Hybrid Stepper motor for spindle motor - turning, indexing
I am retrofitting a old manual lathe to CNC and looking to use Mach 3. I have a stepper on the cross slide screw and a hybrid stepper (stepper with encoder so no lost steps) on the carriage back and forth axis. I need a new spindle motor and I am wondering can I use a Hybrid stepper on the spindle? My carriage motor is a 12Nm, 1,000 rpm hybrid stepper. The torque stays up very well up to ~1,000 rpm. I dont think I will be using very high rpms the most of the time so the 1,000 rpm max would be fine. This is a small lathe with a 4" chuck.
My main question is how or can you control the hybrid stepper to run at a fixed rpm, like 750, or be used to index the part in the chuck for a live tool on the tool post to do cutting. This is just like the big new multi function/axis CNC lathes run. The hybrid stepper drive is a Leadshine and uses step and direction type inputs. Can all of this type of control be setup to run either way and easily switch between the 2 modes?

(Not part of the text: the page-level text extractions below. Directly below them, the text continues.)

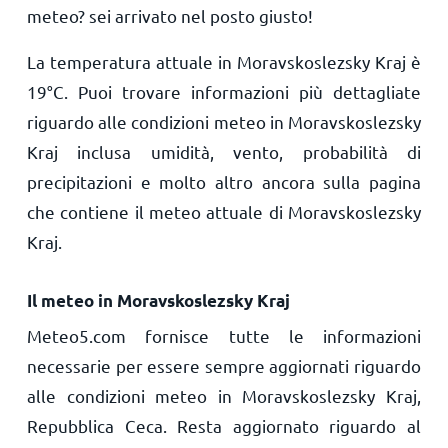
meteo? sei arrivato nel posto giusto!
La temperatura attuale in Moravskoslezsky Kraj è
19
°
C
. Puoi trovare informazioni più dettagliate
riguardo alle condizioni meteo in Moravskoslezsky
Kraj inclusa umidità, vento, probabilità di
precipitazioni e molto altro ancora sulla pagina
che contiene il meteo attuale di Moravskoslezsky
Kraj.
Il meteo in Moravskoslezsky Kraj
Meteo5.com fornisce tutte le informazioni
necessarie per essere sempre aggiornati riguardo
alle condizioni meteo in Moravskoslezsky Kraj,
Repubblica Ceca. Resta aggiornato riguardo al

Here is the motor/driver I am using. https://www.ebay.com/itm/12NM-Nema34...wAAOSwiA9ZZcty
Thanks
Scott
Re: Hybrid Stepper motor for spindle motor - turning, indexing
In my (lathe) software I periodically update the Z-axis position to keep the Z-axis running at the requested speed. The C-axis could also run this way but for constant speed i prefer using the original spindle motor. My spindle is also fitted with a stepper motor. This motor is activated by a lever. During normal turning it is inactive. I control the spindle stepper the same way I control a rotary table. Doing this i can do broaching, grinding and knurling. I also use this stepper for threading. This is just a matter of calculating the number of rotations an then move the Z and C axis simultaneously.
A hybrid stepper using step/dir signals works from the controller point of view the same as a normal stepper.
The software controls the controller who is controlling the driver who is controlling the stepper. Your software should be able to use a stepper in constant feed mode or you could/should write some G-codes to do the job.